● Information given:
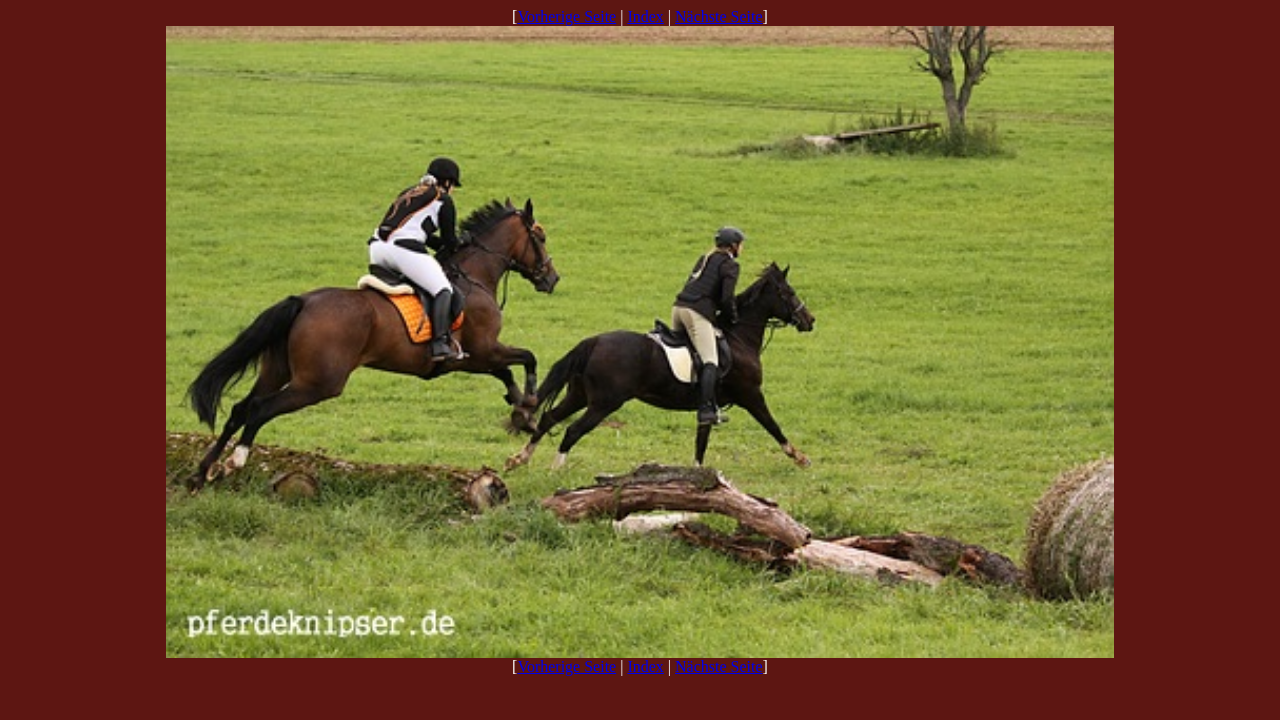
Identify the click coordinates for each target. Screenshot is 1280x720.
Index (645, 16)
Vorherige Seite (566, 16)
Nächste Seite (719, 16)
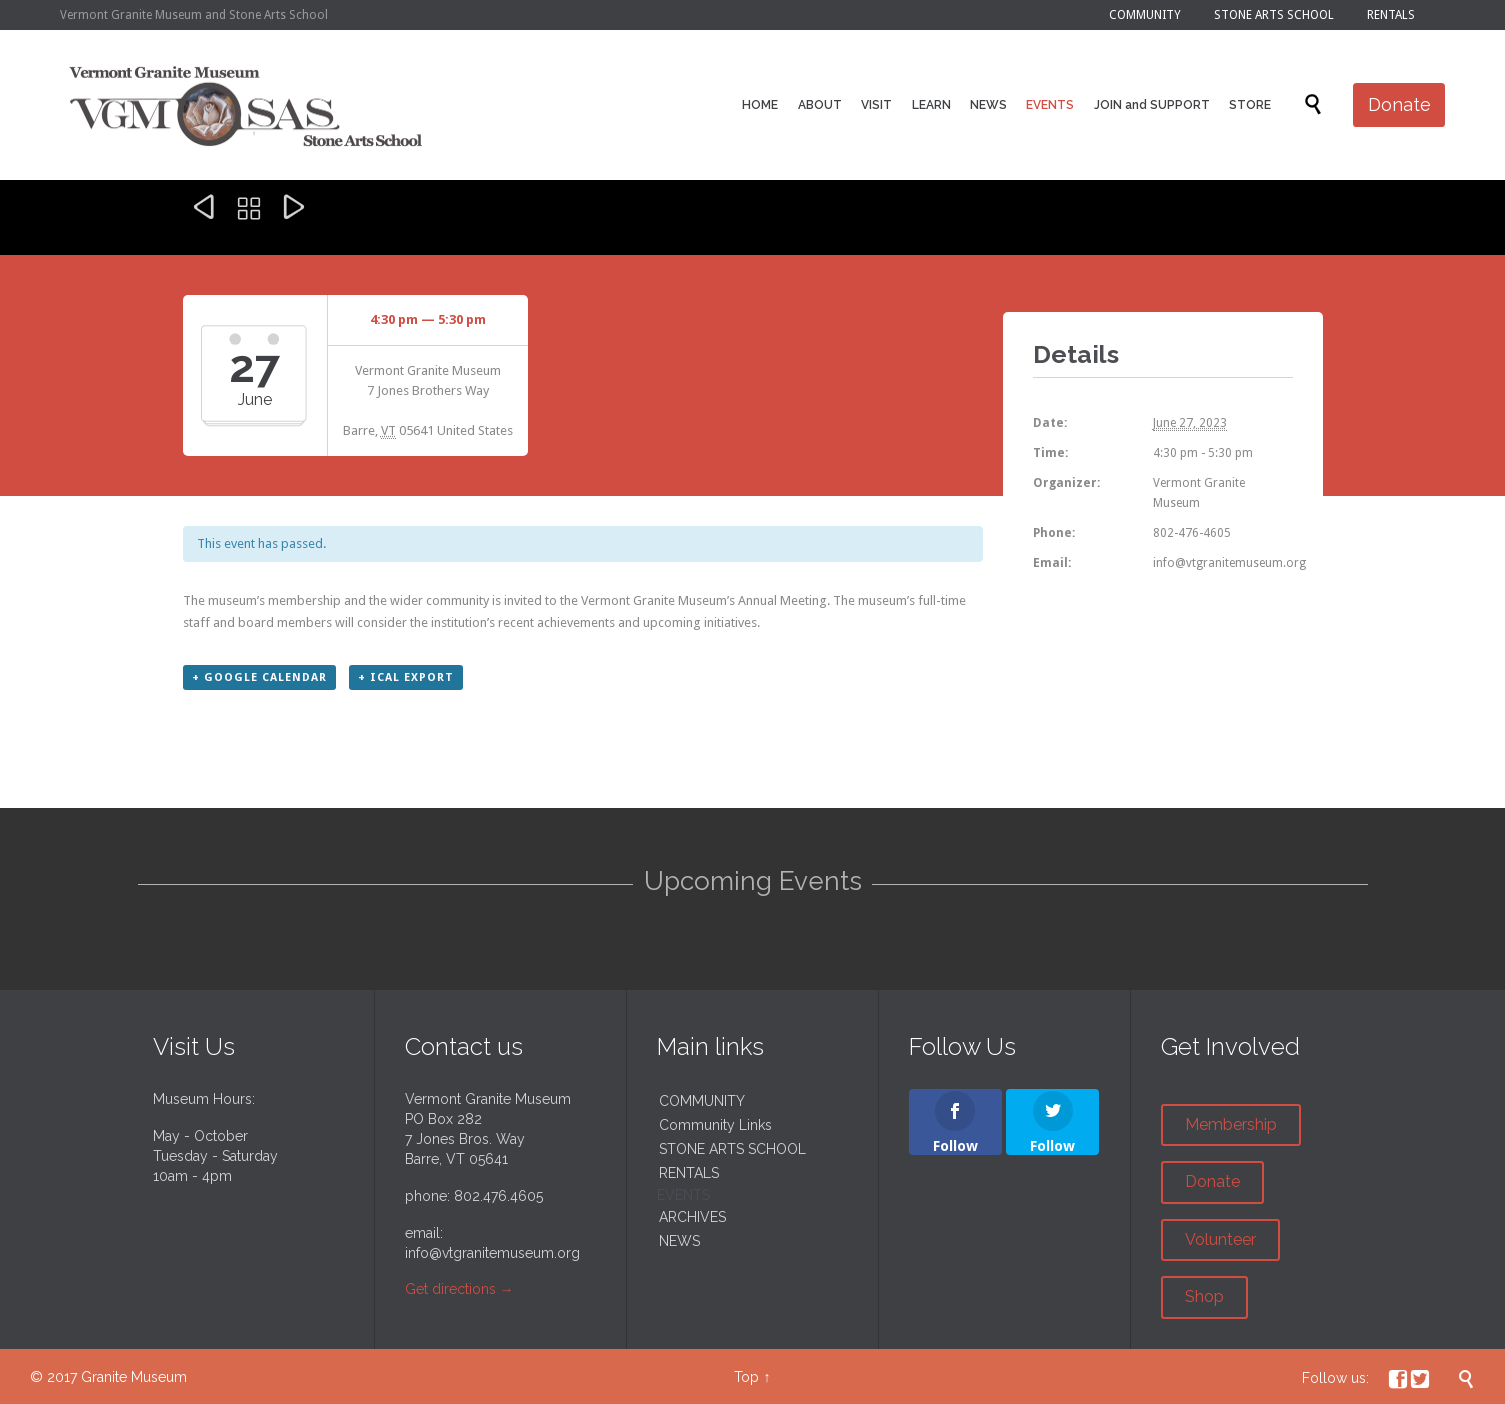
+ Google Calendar (259, 677)
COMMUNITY (702, 1101)
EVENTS (683, 1195)
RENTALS (689, 1173)
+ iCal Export (406, 677)
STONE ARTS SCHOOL (732, 1149)
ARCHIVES (692, 1217)
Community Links (715, 1125)
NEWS (679, 1241)
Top (746, 1377)
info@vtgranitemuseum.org (492, 1253)
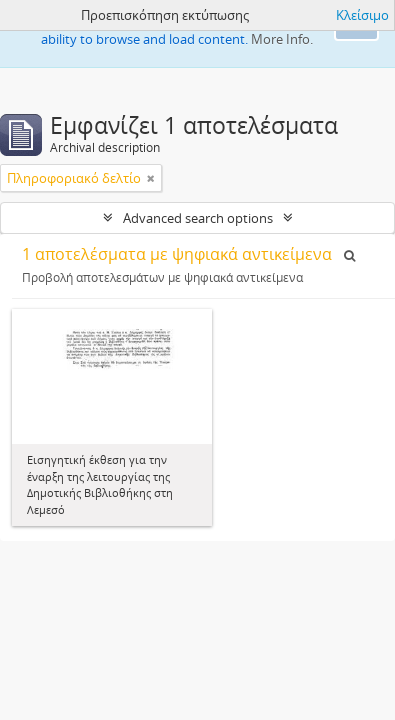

● What to do: The first line of the listing through the line with "RENTALS (689, 1173)": repeat exactly that span and nothing more, skipping pictures.

● Solved exercise:
Identify the click coordinates for each target. Screenshot is 1280x720.
Index (645, 16)
Vorherige Seite (566, 16)
Nächste Seite (719, 16)
+ Google Calendar (259, 677)
COMMUNITY (702, 1101)
EVENTS (683, 1195)
RENTALS (689, 1173)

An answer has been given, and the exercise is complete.